CENTRAL CITY, Ky. (LEX 18) — A new update shows that 399 inmates at Green River Correctional Facility have tested positive for COVID-19, many of which are said to be asymptomatic.
On March 25, a staff member first tested positive. Since then, over 1,000 inmates and staff have been tested. These tests were only mandated by Gov. Andy Beshear last week. Phoenix Shepherd, whose husband is an inmate in the facility, says it should have been done earlier.
"I feel like if they had jumped on it sooner they could have had better control on it," Shepherd said. "But they didn't act soon enough, it shouldn't have taken them a whole entire to test the facility."
Shepherd's husband, who she would like not to name, was given a notice on his door to isolate, but wasn't told if he tested positive or not.
"My husband, he had an isolation notice put on his door yesterday morning, and he said he asked what that meant, and they told him it means he either has it, his cellmate has, it or both of them have it, but they didn't tell him his result," Shepherd said.
Her husband is severally asthmatic and she is worried the next call she gets could be that he's on the way to the hospital.

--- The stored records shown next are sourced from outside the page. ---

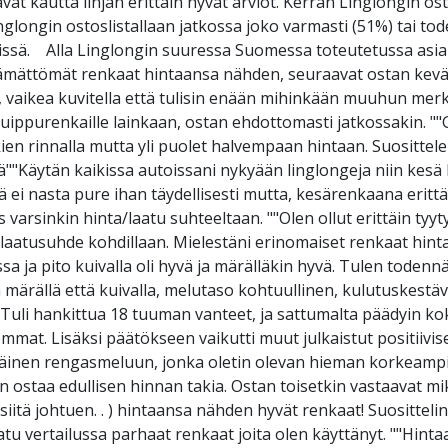
 kautta linjan erittäin hyvät arviot. Kerran Linglongin os
glongin ostoslistallaan jatkossa joko varmasti (51%) tai tod
issä. Alla Linglongin suuressa Suomessa toteutetussa asia
mättömät renkaat hintaansa nähden, seuraavat ostan kevääl
 vaikea kuvitella että tulisin enään mihinkään muuhun merk
 huippurenkaille lainkaan, ostan ehdottomasti jatkossakin. "
 rinnalla mutta yli puolet halvempaan hintaan. Suosittelen
""Käytän kaikissa autoissani nykyään linglongeja niin kesä ku
lä ei nasta pure ihan täydellisesti mutta, kesärenkaana erittä
varsinkin hinta/laatu suhteeltaan. ""Olen ollut erittäin tyyt
-laatusuhde kohdillaan. Mielestäni erinomaiset renkaat hin
issa ja pito kuivalla oli hyvä ja märälläkin hyvä. Tulen tode
 märällä että kuivalla, melutaso kohtuullinen, kulutuskestäv
""Tuli hankittua 18 tuuman vanteet, ja sattumalta päädyin ko
semmat. Lisäksi päätökseen vaikutti muut julkaistut positiivi
yväinen rengasmeluun, jonka oletin olevan hieman korkeampi 
n ostaa edullisen hinnan takia. Ostan toisetkin vastaavat mik
iitä johtuen. . ) hintaansa nähden hyvät renkaat! Suosittelin
atu vertailussa parhaat renkaat joita olen käyttänyt. ""Hint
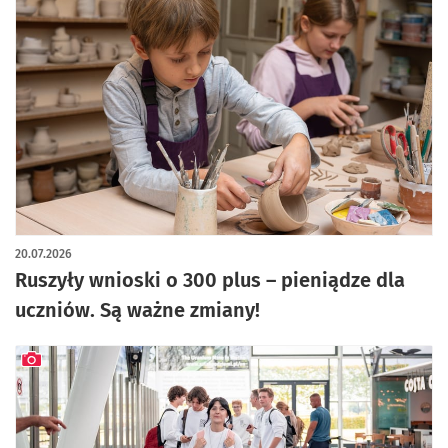
20.07.2026
Ruszyły wnioski o 300 plus – pieniądze dla
uczniów. Są ważne zmiany!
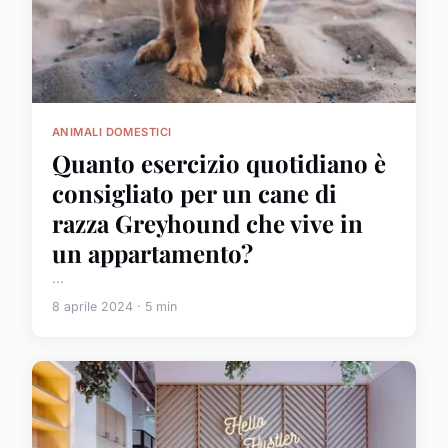
ANIMALI DOMESTICI
Quanto esercizio quotidiano è
consigliato per un cane di
razza Greyhound che vive in
un appartamento?
...
8 aprile 2024 · 5 min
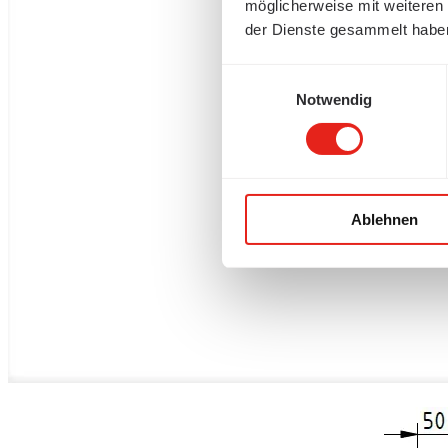
möglicherweise mit weiteren
der Dienste gesammelt habe
Einwilligungsauswahl
Notwendig
Ablehnen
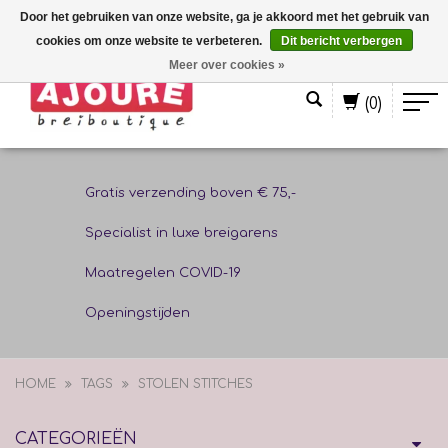
Door het gebruiken van onze website, ga je akkoord met het gebruik van
cookies om onze website te verbeteren.
Dit bericht verbergen
Nederlands
Meer over cookies »
(0)
Gratis verzending boven € 75,-
Specialist in luxe breigarens
Maatregelen COVID-19
Openingstijden
HOME
TAGS
STOLEN STITCHES
CATEGORIEËN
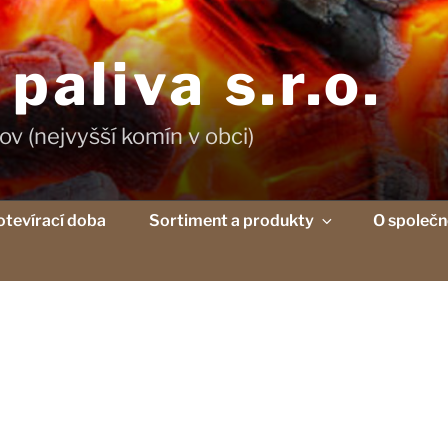
aliva s.r.o.
ov (nejvyšší komín v obci)
otevírací doba
Sortiment a produkty
O společn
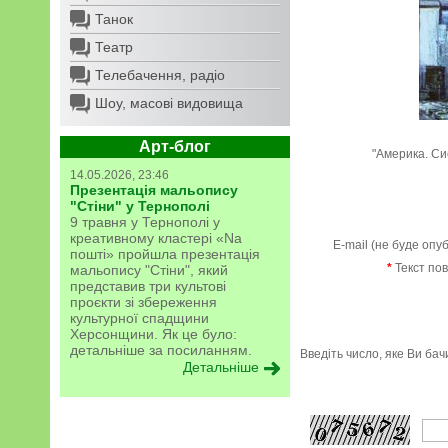
Танок
Театр
Телебачення, радіо
Шоу, масові видовища
Арт-блог
"Америка. Си
14.05.2026, 23:46
Презентація мальопису
"Стіни" у Тернополі
9 травня у Тернополі у
креативному кластері «Na
E-mail (не буде опу
пошті» пройшла презентація
*
Текст по
мальопису "Стіни", який
представив три культові
проєкти зі збереження
культурної спадщини
Херсонщини. Як це було:
детальніше за посиланням.
Введіть число, яке Ви ба
Детальніше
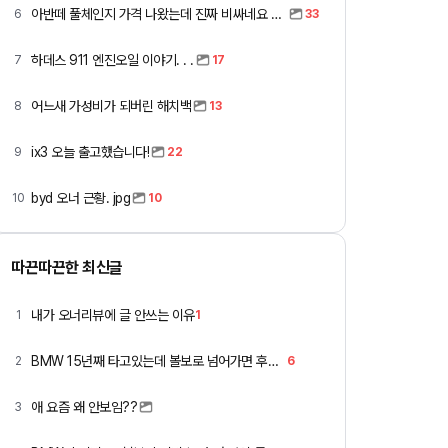
아반떼 풀체인지 가격 나왔는데 진짜 비싸네요 ㅎㅎ
6
33
하데스 911 엔진오일 이야기. . .
7
17
어느새 가성비가 되버린 해치백
8
13
ix3 오늘 출고했습니다!
9
22
byd 오너 근황. jpg
10
10
따끈따끈한 최신글
내가 오너리뷰에 글 안쓰는 이유
1
1
BMW 15년째 타고있는데 볼보로 넘어가면 후회할까요 ?
2
6
애 요즘 왜 안보임??
3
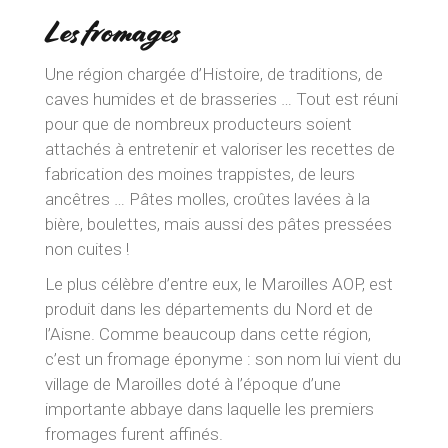
Les fromages
Une région chargée d’Histoire, de traditions, de
caves humides et de brasseries … Tout est réuni
pour que de nombreux producteurs soient
attachés à entretenir et valoriser les recettes de
fabrication des moines trappistes, de leurs
ancêtres … Pâtes molles, croûtes lavées à la
bière, boulettes, mais aussi des pâtes pressées
non cuites !
Le plus célèbre d’entre eux, le Maroilles AOP, est
produit dans les départements du Nord et de
l’Aisne. Comme beaucoup dans cette région,
c’est un fromage éponyme : son nom lui vient du
village de Maroilles doté à l’époque d’une
importante abbaye dans laquelle les premiers
fromages furent affinés.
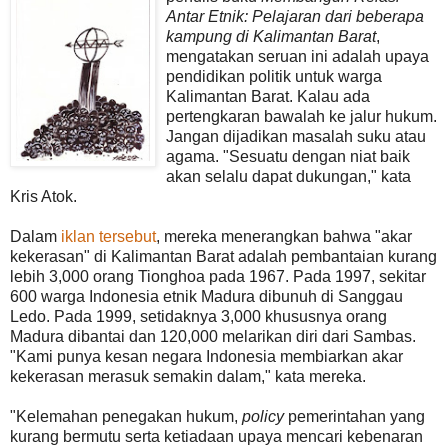
Antar Etnik: Pelajaran dari beberapa
kampung di Kalimantan Barat
,
mengatakan seruan ini adalah upaya
pendidikan politik untuk warga
Kalimantan Barat. Kalau ada
pertengkaran bawalah ke jalur hukum.
Jangan dijadikan masalah suku atau
agama. "Sesuatu dengan niat baik
akan selalu dapat dukungan," kata
Kris Atok.
Dalam
iklan tersebut
, mereka menerangkan bahwa "akar
kekerasan" di Kalimantan Barat adalah pembantaian kurang
lebih 3,000 orang Tionghoa pada 1967. Pada 1997, sekitar
600 warga Indonesia etnik Madura dibunuh di Sanggau
Ledo. Pada 1999, setidaknya 3,000 khususnya orang
Madura dibantai dan 120,000 melarikan diri dari Sambas.
"Kami punya kesan negara Indonesia membiarkan akar
kekerasan merasuk semakin dalam," kata mereka.
"Kelemahan penegakan hukum,
policy
pemerintahan yang
kurang bermutu serta ketiadaan upaya mencari kebenaran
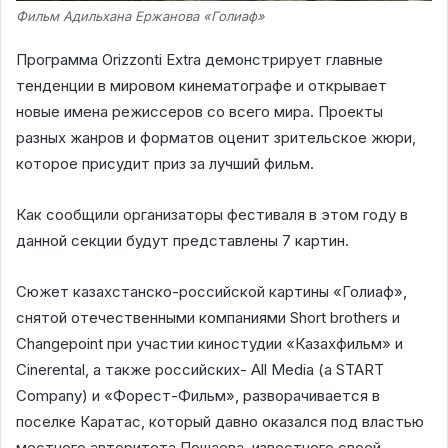
Фильм Адильхана Ержанова «Голиаф»
Программа Orizzonti Extra демонстрирует главные
тенденции в мировом кинематографе и открывает
новые имена режиссеров со всего мира. Проекты
разных жанров и форматов оценит зрительское жюри,
которое присудит приз за лучший фильм.
Как сообщили организаторы фестиваля в этом году в
данной секции будут представлены 7 картин.
Сюжет казахстанско-российской картины «Голиаф»,
снятой отечественными компаниями Short brothers и
Changepoint при участии киностудии «Казахфильм» и
Cinerental, а также российских- All Media (a START
Company) и «Форест-Фильм», разворачивается в
поселке Каратас, который давно оказался под властью
местного авторитета Пошаева, известного своей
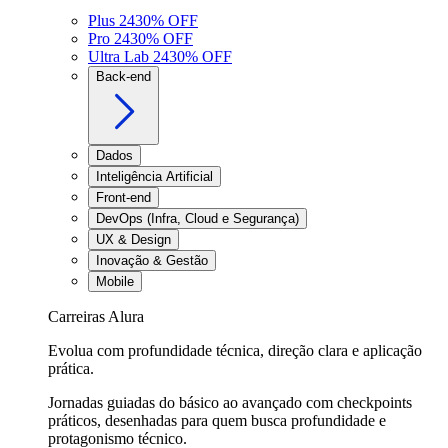
Plus 24
30
% OFF
Pro 24
30
% OFF
Ultra Lab 24
30
% OFF
Back-end
Dados
Inteligência Artificial
Front-end
DevOps (Infra, Cloud e Segurança)
UX & Design
Inovação & Gestão
Mobile
Carreiras Alura
Evolua com profundidade técnica, direção clara e aplicação
prática.
Jornadas guiadas do básico ao avançado com checkpoints
práticos, desenhadas para quem busca profundidade e
protagonismo técnico.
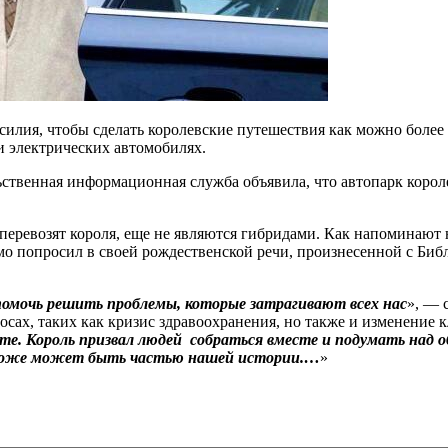
илия, чтобы сделать королевские путешествия как можно более
и электрических автомобилях.
ьственная информационная служба объявила, что автопарк корол
еревозят короля, еще не являются гибридами. Как напоминают н
о попросил в своей рождественской речи, произнесенной с Библи
омочь решить проблемы, которые затрагивают всех нас
», — 
сах, таких как кризис здравоохранения, но также и изменение к
сте. Король призвал людей собраться вместе и подумать над 
 тоже может быть частью нашей истории.…
»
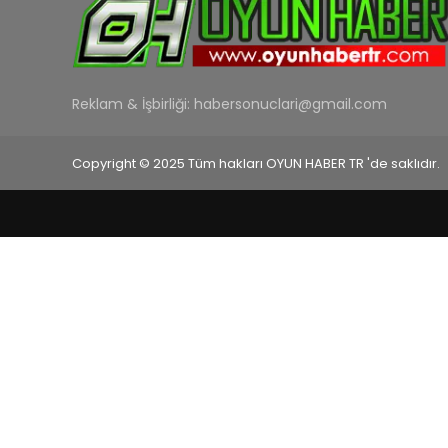
Reklam & İşbirliği:
habersonuclari@gmail.com
Copyright © 2025 Tüm hakları OYUN HABER TR 'de saklıdır.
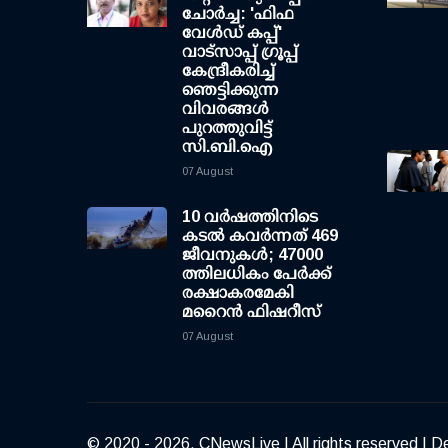
ചോര്‍ച്ച: 'ഫിഫ
വേള്‍ഡ് കപ്പ്'
വാട്സാപ്പ് ഗ്രൂപ്പ്
കേന്ദ്രീകരിച്ച്
ഞെട്ടിക്കുന്ന
വിവരങ്ങള്‍
പുറത്തുവിട്ട്
സി.ബി.ഐ
07 August
10 വര്‍ഷത്തിനിടെ
കടല്‍ കവര്‍ന്നത് 469
ജീവനുകള്‍; 47000
ത്തിലധികം പേര്‍ക്ക്
രക്ഷാകരമേകി
മറൈന്‍ ഫിഷറീസ്
07 August
© 2020 - 2026, CNewsLive | All rights reserved | D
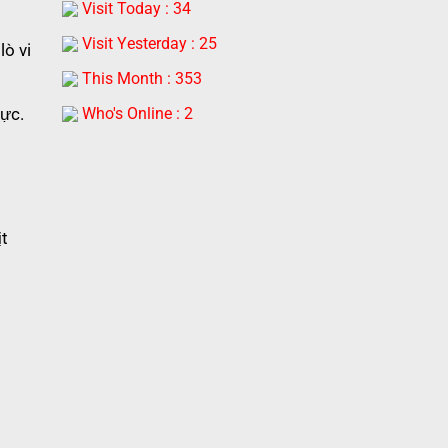
Visit Today : 34
Visit Yesterday : 25
lò vi
This Month : 353
hực.
Who's Online : 2
ịt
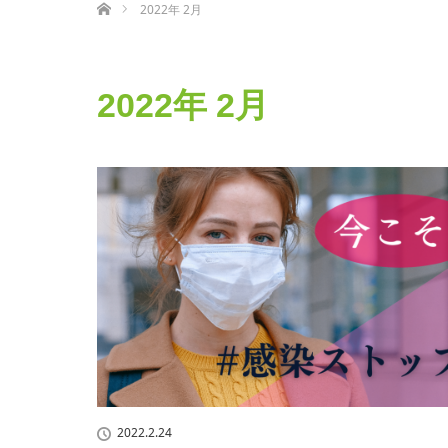
2022年 2月
2022年 2月
2022.2.24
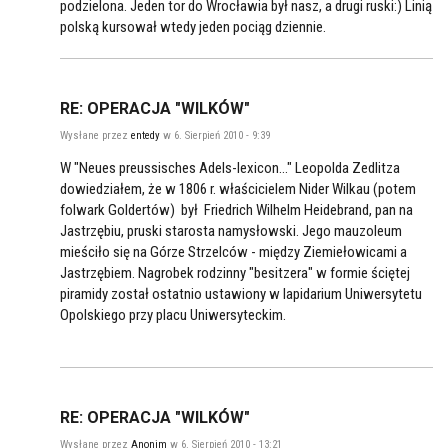
podzielona. Jeden tor do Wrocławia był nasz, a drugi ruski:) Linią
polską kursował wtedy jeden pociąg dziennie.
RE: OPERACJA "WILKÓW"
Wysłane przez
entedy
w 6. Sierpień 2010 - 9:39
W "Neues preussisches Adels-lexicon..." Leopolda Zedlitza
dowiedziałem, że w 1806 r. właścicielem Nider Wilkau (potem
folwark Goldertów) był Friedrich Wilhelm Heidebrand, pan na
Jastrzębiu, pruski starosta namysłowski. Jego mauzoleum
mieściło się na Górze Strzelców - między Ziemiełowicami a
Jastrzębiem. Nagrobek rodzinny "besitzera" w formie ściętej
piramidy został ostatnio ustawiony w lapidarium Uniwersytetu
Opolskiego przy placu Uniwersyteckim.
RE: OPERACJA "WILKÓW"
Wysłane przez
Anonim
w 6. Sierpień 2010 - 13:21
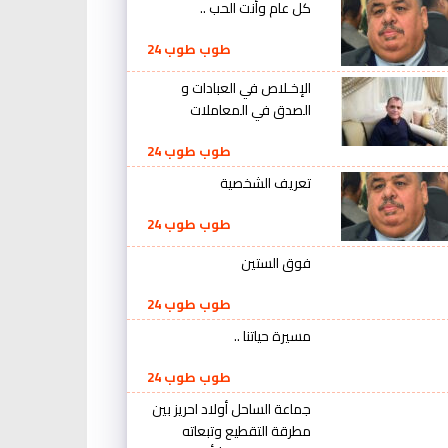
كل عام وأنت الحب ..
طوب طوب 24
الإخـلاص في العبادات و
الصدق في المعاملات
طوب طوب 24
تعريف الشخصية
طوب طوب 24
فوق الستين
طوب طوب 24
مسيرة حياتنا ..
طوب طوب 24
جماعة الساحل أولاد احريز بين
مطرقة التقطيع وتبعاته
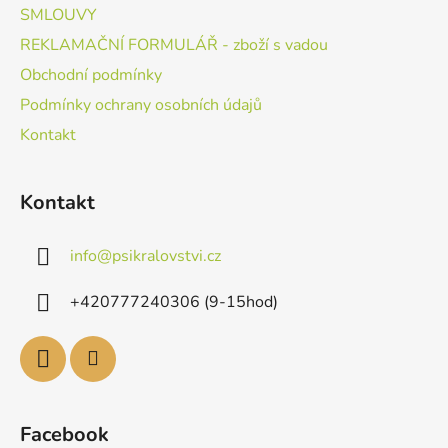
SMLOUVY
REKLAMAČNÍ FORMULÁŘ - zboží s vadou
Obchodní podmínky
Podmínky ochrany osobních údajů
Kontakt
Kontakt
info
@
psikralovstvi.cz
+420777240306 (9-15hod)
Facebook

"I don't know when is the next time he will call, or it could be the prison calling to tell me he is on his way to the hospital, I have no idea and that is scary and frustrating and aggravating," Shepherd said.
She isn't alone in her frustrations. Mekayla Breland says her fiance's mental health has deteriorated.
"To be isolated in a cell for 23 hours a day and only get 10, 20 minutes out is not good for them," Breland said. "So not only are they dealing with a pandemic but their mental health is just plummeting at this point."
Normally the men are allowed out of their cells for most of the day the woman says, but now it's less than an hour. Yet still, hundreds of men are infected.
On May 1, Shepherd and other women with loved ones in the facility rallied at the Capitol for their loved one's rights. They will be back again this weekend, and they urge public officials to hold the leaders of the prison accountable for doing the things they say they are doing to keep prisoners safe.
"These guys their lives matter, and to play Russian Roulette with their lives is not okay, and I feel like that's what they've done, they were sentenced to prison time, not a death sentence," says Shepherd.
LEX 18 has reached out the Department of Corrections several times for a comment and have yet to hear back.